Experts warn of potential problems with electronic voting machines

Posted on Wed, Jul. 07, 2004 By Sumana Chatterjee
Knight Ridder Newspapers

WASHINGTON - Just four months before November's elections, vulnerabilities persist in electronic voting machines used nationwide, a group of computer experts told House lawmakers on Wednesday.

The experts are concerned that this fall's elections may be plagued by hackers, fraud and computer malfunctions. Some argue for the return of the paper ballot as a backup to verify voters' intentions.

But election commissioners who plan to rely on electronic balloting insisted that their machines work well. They said sufficient security measures and fallbacks are in place to assure that electronic voting is accurate.

Nearly 50 million Americans are expected to vote using touch-screen machines this fall.

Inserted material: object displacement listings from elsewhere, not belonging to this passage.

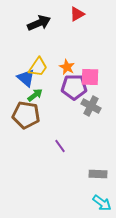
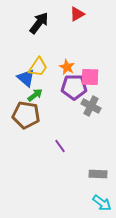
black arrow: rotated 30 degrees counterclockwise
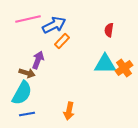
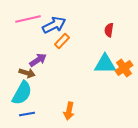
purple arrow: rotated 36 degrees clockwise
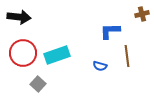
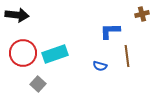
black arrow: moved 2 px left, 2 px up
cyan rectangle: moved 2 px left, 1 px up
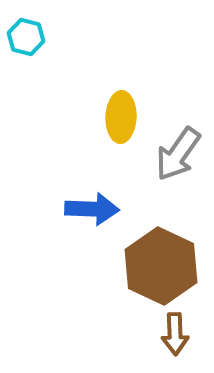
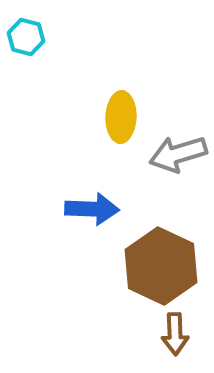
gray arrow: rotated 38 degrees clockwise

Many states and counties moved to electronic voting machines after the contested 2000 election results from Florida.

"No matter how you cut this, voters are concerned about their votes being counted," said Rep. Juanita Millender McDonald, D-Calif., a member of the House Administration Committee, which has oversees voting systems.

"Given the gravity of the security failings the computer security community has documented ... it is irresponsible to move forward without addressing them," said Avi Rubin, a professor at the Johns Hopkins University Information Security Institute in Baltimore. The institute's doctoral candidates found significant design and programming flaws in software for Diebold voting machines, a popular system.

The general problem, according to Rubin, is that there's no way for election officials to be sure that electronic machines are free of malicious code designed to manipulate election results.


The mainstream media has finally grabbed this issue but it's conveniently too late for the news to have a impact on the problem.

I will say it again...we're Chenneyed...sorry for the profanity.